From the 1 October 2014, the rules about what happens to your assets if you don’t leave a Will have changed.

The rules, although they have been simplified, still mean that if you die without leaving a Will, your affairs may not be dealt with in accordance with your wishes.

Briefly, if you die leaving a surviving spouse (or civil partner) and children, your spouse will receive the first £250,000 of your estate together with your personal belongings and half of what is left. Your children then receive the other half.

If you don’t have children, then your surviving spouse or civil partner will receive the whole of your estate. Previously the amount had been capped to £450,000, meaning that for larger estates this resulted in having to share the estate with parents or siblings of the deceased.

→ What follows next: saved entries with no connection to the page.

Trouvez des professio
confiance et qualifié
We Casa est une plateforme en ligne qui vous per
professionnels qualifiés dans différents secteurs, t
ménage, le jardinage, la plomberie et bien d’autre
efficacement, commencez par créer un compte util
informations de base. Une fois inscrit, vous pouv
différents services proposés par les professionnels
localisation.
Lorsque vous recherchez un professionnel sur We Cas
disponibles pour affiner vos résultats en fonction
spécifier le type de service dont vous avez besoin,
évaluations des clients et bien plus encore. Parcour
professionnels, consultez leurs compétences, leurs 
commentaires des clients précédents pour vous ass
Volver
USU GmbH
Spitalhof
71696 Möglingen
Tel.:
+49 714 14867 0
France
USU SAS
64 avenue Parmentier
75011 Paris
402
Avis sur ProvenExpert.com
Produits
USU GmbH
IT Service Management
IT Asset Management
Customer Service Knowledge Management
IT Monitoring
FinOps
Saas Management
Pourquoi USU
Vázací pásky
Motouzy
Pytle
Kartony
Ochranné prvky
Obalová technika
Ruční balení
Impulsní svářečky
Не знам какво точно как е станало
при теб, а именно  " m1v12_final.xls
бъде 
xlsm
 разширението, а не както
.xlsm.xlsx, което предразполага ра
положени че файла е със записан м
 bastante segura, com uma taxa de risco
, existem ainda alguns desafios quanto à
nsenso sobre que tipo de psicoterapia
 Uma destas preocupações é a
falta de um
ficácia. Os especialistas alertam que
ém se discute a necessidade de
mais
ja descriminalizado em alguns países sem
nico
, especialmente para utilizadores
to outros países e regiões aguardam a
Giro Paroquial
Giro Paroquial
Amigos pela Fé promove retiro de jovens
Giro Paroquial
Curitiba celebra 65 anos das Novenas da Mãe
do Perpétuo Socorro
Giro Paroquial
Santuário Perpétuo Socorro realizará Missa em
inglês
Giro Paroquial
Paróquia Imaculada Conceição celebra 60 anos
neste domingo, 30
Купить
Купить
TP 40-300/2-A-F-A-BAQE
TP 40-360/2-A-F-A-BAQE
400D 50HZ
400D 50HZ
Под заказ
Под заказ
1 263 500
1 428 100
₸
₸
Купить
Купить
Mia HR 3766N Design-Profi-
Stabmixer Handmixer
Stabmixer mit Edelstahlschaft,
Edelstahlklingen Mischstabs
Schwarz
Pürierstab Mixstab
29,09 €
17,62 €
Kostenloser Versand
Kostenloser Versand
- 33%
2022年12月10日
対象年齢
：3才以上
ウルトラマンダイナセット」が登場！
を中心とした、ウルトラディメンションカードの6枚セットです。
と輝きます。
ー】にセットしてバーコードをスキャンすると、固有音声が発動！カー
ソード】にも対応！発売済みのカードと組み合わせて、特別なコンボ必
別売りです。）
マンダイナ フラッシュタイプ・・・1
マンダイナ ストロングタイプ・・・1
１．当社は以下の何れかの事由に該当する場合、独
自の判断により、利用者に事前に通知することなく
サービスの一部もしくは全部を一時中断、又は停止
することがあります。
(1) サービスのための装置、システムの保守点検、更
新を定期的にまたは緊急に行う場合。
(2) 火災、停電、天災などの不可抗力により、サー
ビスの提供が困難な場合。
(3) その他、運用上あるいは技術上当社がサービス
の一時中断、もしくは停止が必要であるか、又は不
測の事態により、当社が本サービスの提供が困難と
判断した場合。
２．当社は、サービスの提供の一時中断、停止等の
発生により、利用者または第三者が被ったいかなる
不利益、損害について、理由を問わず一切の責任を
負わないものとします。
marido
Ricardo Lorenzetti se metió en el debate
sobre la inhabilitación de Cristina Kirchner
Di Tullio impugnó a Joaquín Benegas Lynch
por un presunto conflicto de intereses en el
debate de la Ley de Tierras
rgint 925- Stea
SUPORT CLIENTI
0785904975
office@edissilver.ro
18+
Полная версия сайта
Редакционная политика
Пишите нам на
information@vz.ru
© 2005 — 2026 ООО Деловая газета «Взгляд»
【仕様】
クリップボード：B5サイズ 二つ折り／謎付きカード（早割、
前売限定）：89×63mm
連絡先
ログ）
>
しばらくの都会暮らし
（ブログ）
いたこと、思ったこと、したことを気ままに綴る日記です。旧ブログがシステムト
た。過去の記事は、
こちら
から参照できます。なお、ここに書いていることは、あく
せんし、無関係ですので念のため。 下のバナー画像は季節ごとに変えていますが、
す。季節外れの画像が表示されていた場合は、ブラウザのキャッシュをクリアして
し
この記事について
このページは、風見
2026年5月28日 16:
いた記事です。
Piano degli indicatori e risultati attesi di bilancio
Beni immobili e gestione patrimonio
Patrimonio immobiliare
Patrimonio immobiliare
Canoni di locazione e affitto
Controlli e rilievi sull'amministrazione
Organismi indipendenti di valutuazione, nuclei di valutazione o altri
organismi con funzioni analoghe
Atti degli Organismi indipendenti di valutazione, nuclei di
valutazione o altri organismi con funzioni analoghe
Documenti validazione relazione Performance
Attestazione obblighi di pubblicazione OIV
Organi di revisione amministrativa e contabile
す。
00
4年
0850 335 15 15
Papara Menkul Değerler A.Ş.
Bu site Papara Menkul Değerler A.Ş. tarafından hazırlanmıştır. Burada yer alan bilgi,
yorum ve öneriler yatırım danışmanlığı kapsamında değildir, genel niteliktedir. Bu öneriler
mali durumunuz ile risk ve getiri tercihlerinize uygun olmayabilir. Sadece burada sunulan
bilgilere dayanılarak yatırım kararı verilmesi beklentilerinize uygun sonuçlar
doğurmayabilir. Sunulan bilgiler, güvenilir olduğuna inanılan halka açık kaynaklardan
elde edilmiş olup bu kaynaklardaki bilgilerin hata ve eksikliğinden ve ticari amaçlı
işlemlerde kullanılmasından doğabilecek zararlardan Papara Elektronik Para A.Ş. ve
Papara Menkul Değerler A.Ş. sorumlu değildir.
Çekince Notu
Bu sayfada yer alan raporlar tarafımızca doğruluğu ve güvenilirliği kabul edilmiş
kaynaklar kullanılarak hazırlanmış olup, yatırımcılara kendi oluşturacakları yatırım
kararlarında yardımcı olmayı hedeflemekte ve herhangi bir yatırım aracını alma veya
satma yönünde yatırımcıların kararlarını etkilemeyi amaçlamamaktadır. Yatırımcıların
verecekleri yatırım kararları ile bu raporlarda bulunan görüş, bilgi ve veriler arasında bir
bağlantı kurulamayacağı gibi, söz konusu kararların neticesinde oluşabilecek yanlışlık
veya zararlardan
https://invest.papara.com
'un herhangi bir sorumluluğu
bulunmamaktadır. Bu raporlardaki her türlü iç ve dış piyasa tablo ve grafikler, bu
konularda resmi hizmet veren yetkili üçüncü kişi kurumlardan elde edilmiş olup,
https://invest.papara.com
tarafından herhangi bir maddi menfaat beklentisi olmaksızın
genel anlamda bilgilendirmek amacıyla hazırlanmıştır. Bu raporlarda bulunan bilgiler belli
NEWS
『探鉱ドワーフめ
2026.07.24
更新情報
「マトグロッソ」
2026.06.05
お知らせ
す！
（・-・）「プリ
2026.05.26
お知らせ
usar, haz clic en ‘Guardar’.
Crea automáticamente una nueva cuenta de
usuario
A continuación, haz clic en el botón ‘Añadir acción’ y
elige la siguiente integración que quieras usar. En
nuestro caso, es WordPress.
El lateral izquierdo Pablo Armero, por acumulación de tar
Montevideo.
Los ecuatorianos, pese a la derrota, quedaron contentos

Whilst the new rules simplify matters, current house prices make it likely that where there are children, even a relatively modest estate will not see the survivor inheriting everything.

For higher value estates, it becomes all the more important to ensure that you have thought about how you wish your assets to pass on death and what steps you wish to take to minimise any inheritance tax that would otherwise become payable.

Equally, for those in second or third marriages who may wish assets to pass to children on the first death, they may find that these new rules give far too much priority to the surviving spouse. If you have children from a previous marriage you will need to seriously consider what your wishes are, whilst ensuring that the survivor of you and your new spouse is left with adequate means with which to support themselves.

In addition to modifying the rules on who gets what, this new Act makes it easier for dependants to claim financial support from a deceased partner or parent if they feel that they have been left out. If you’re unmarried, the rules do not change the fact that your partner will receive nothing so make sure that you have made provision for them. If not, they may decide they have no choice but to make a legal claim on your estate.

All things considered, it still remains vital that you make a Will to clearly set out who you wish to benefit from your money and property on your death so don’t put it off any longer.